Citri, A., & Malenka, R. C. (2008). Synaptic plasticity: multiple forms, functions, and mechanisms. Neuropsychopharmacology, 33(1), 18-41.
This article is about synaptic plasticity, a mechanism that involves synaptic transmission in the modification of brain activity. An understanding of the mechanisms underlying synaptic plasticity in various regions of the brain will better the knowledge on the neural basis of many elements of normal and pathological brain function.
Mnie-Filali, O., Abrial, E., Lambás-Señas, L., & Haddjeri, N. (2013). Long-term adaptive changes induced by antidepressants: From conventional to novel therapies. Mood Disorders, 145.

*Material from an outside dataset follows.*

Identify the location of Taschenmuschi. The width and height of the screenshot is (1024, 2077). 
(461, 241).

This is a chapter of a book that examines long-term changes that antidepressants induce in the treatment of major depressive disorder. The authors begin the chapter by providing statistics in the prevalence of MDD worldwide before it shifts focus to medications given to treat the condition. The article also notes the time lag that exists before the effects of antidepressants are observed. The chapter explores the therapeutic effects of various types of antidepressants, including SSRIs, MAOIs, and TCAs. Notable, the chapter links the effect of antidepressants on synaptic plasticity. The chapter provides details on the effects of various antidepressants, including fluoxetine on synaptic transmission.
Komlósi, G., Molnár, G., Rózsa, M., Oláh, S., Barzó, P., & Tamás, G. (2012). Fluoxetine (prozac) and serotonin act on excitatory synaptic transmission to suppress single layer 2/3 pyramidal neuron-triggered cell assemblies in the human prefrontal cortex. Journal of Neuroscience, 32(46), 16369-16378.

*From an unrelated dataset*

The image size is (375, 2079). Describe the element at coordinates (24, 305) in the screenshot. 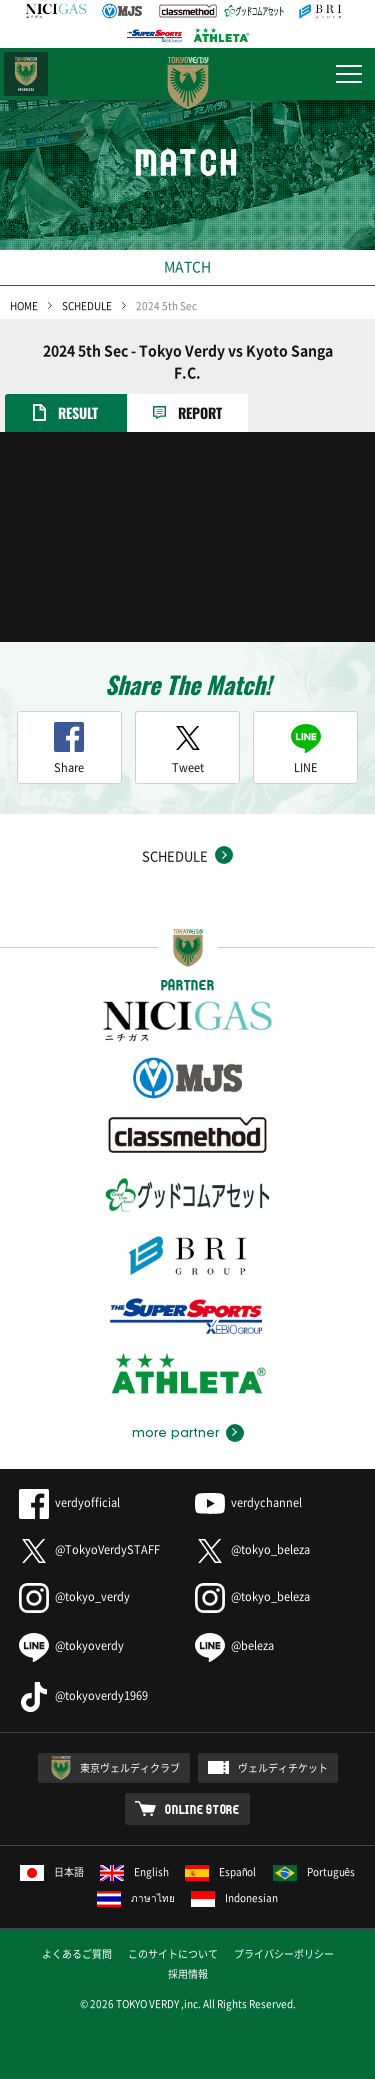 I see `HOME` at that location.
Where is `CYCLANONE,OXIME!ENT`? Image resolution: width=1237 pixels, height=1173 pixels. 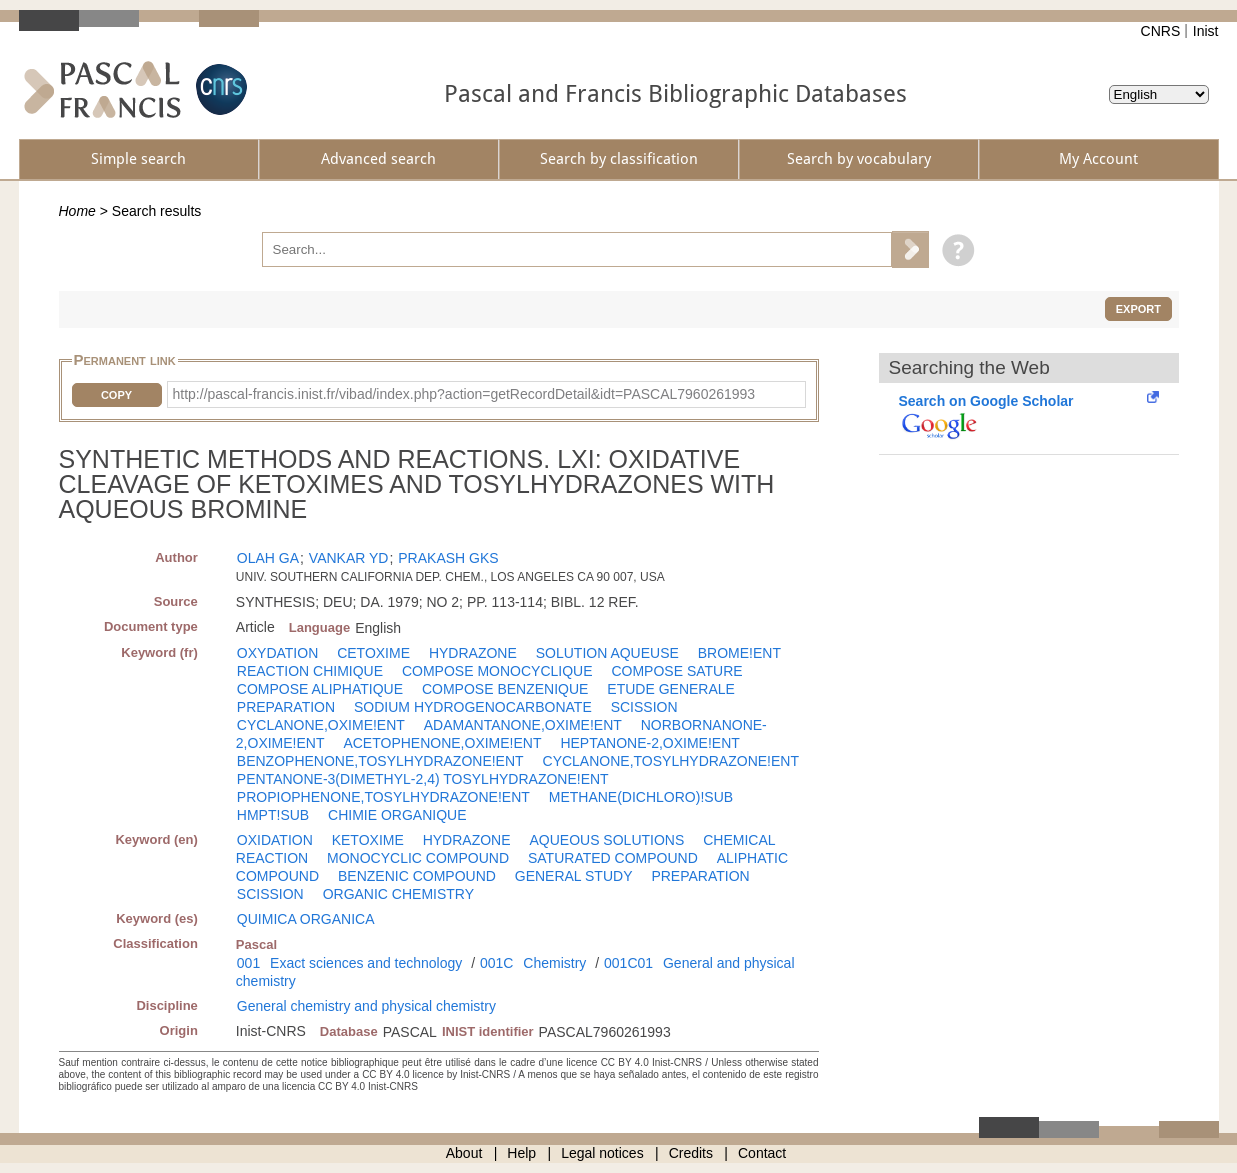 CYCLANONE,OXIME!ENT is located at coordinates (321, 725).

Like the article Kullyev et al. (2010), this article also focuses on the fluoxetine on synaptic transmission. The information in this article validates information contained in other studies contained in this review such as the link between depression and 5-HT signalling, the therapeutic effects of SSRIs, and role of synaptic transmission on cognition, motor and emotional control.

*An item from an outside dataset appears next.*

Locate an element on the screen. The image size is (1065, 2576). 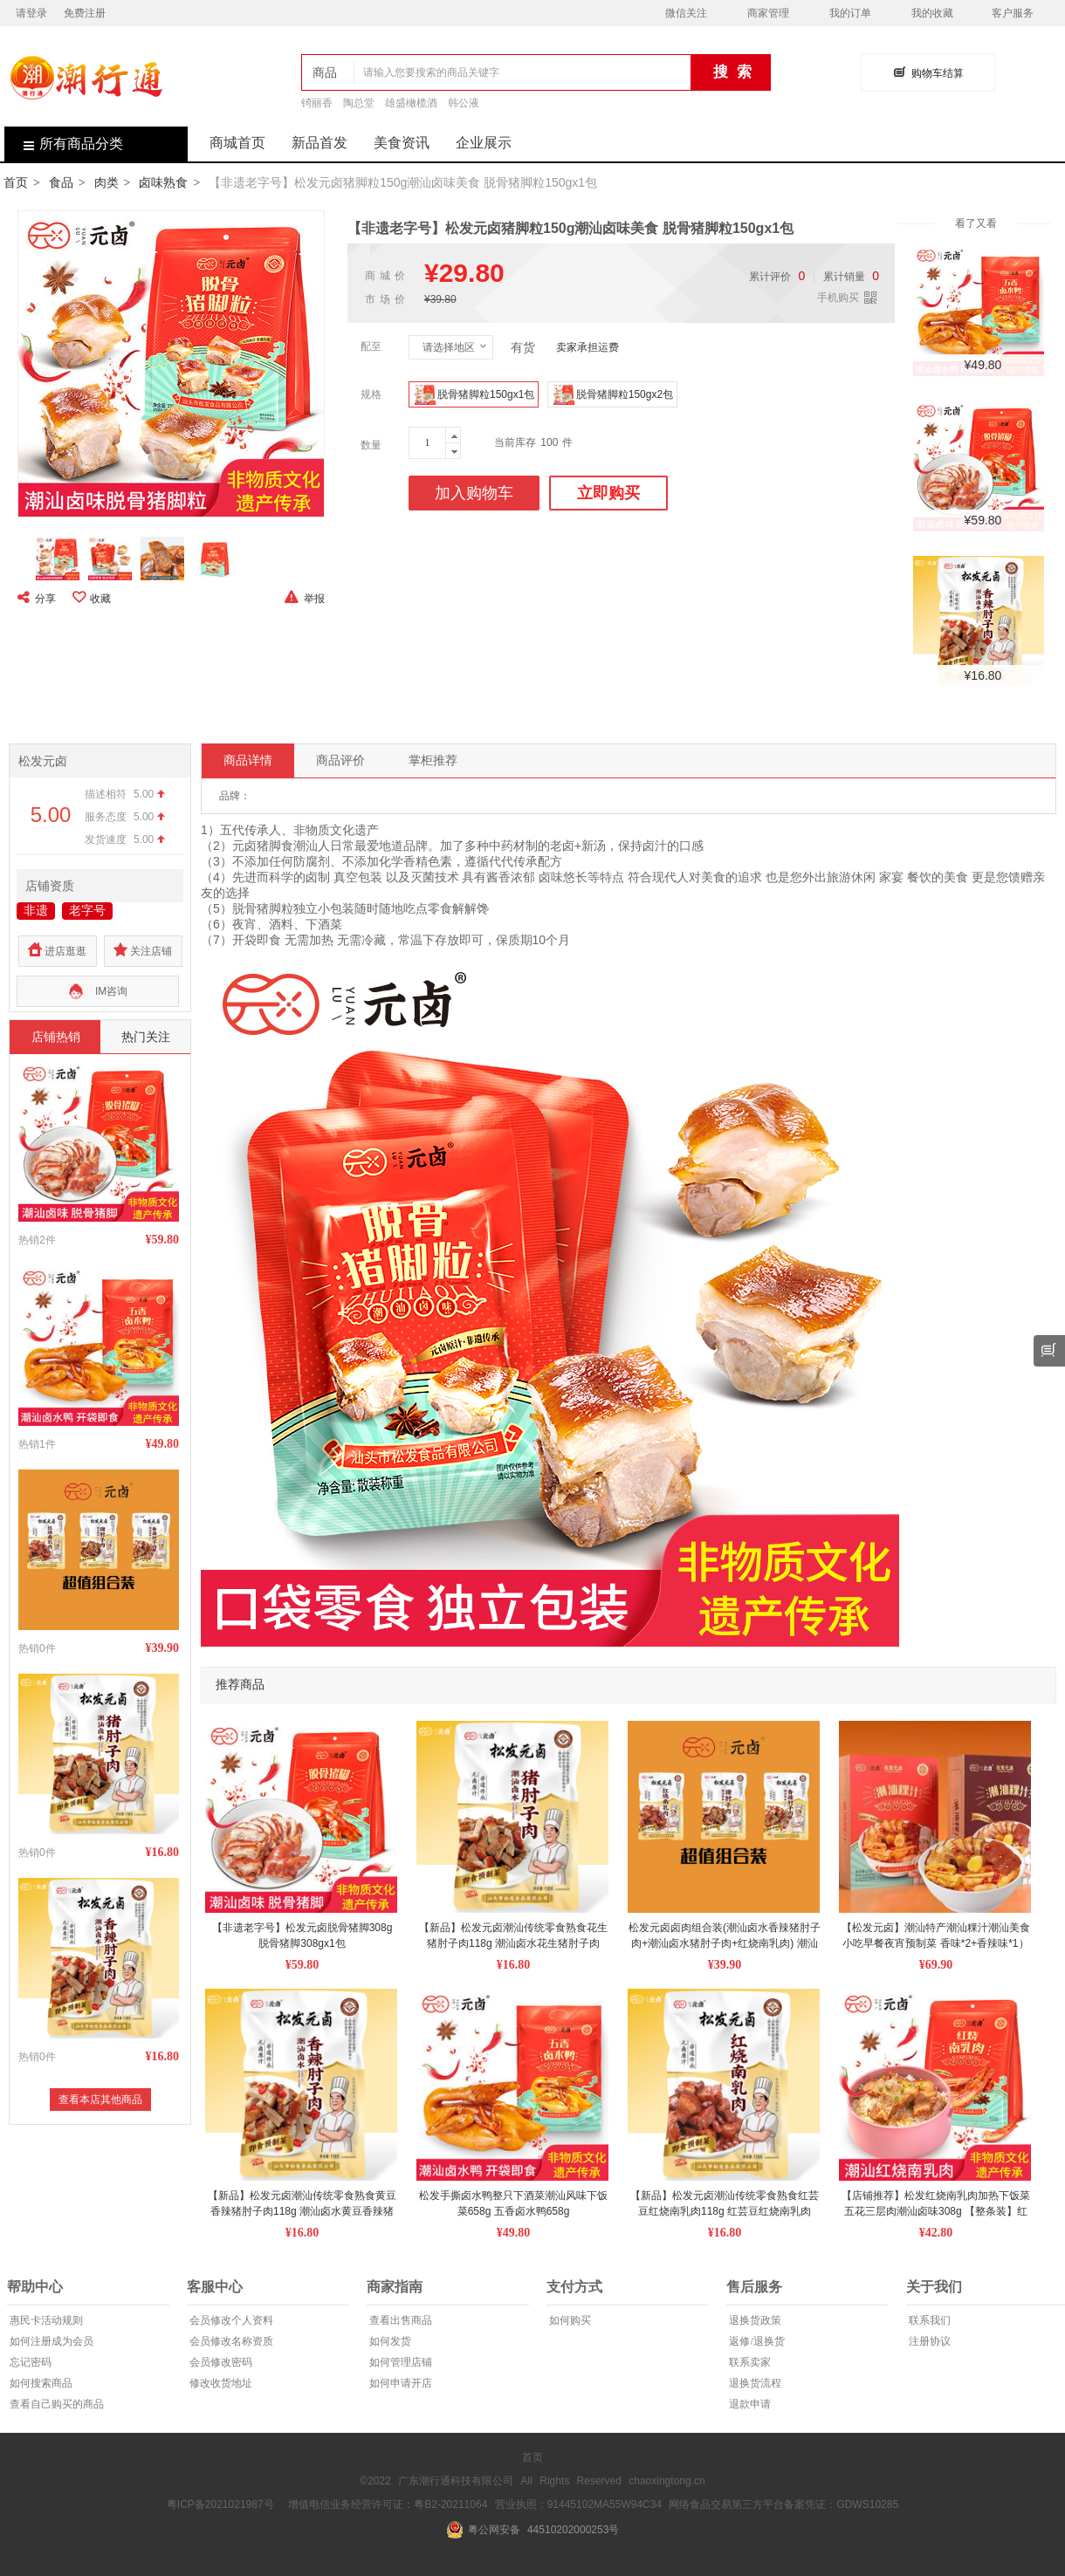 微信关注 is located at coordinates (686, 13).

Kullyev, A., Dempsey, C. M., Miller, S., Kuan, C. J., Hapiak, V. M., Komuniecki, R. W., … & Sze, J. Y. (2010). A genetic survey of fluoxetine action on synaptic transmission in Caenorhabditis elegans. Genetics, 186(3), 929-941.
This article focuses on the effects of SSRI fluoxetine on synaptic transmission. Much of the information in the literature review section of this study correlate with that in other studies considered in this article. Examples include the role played by 5-HT signaling in emotion, cognition, and motor behavior; and the effects of SSRIs on 5-HT signaling. A focus on fluoxetine provides insights into the therapeutic effects of SSRIs in general.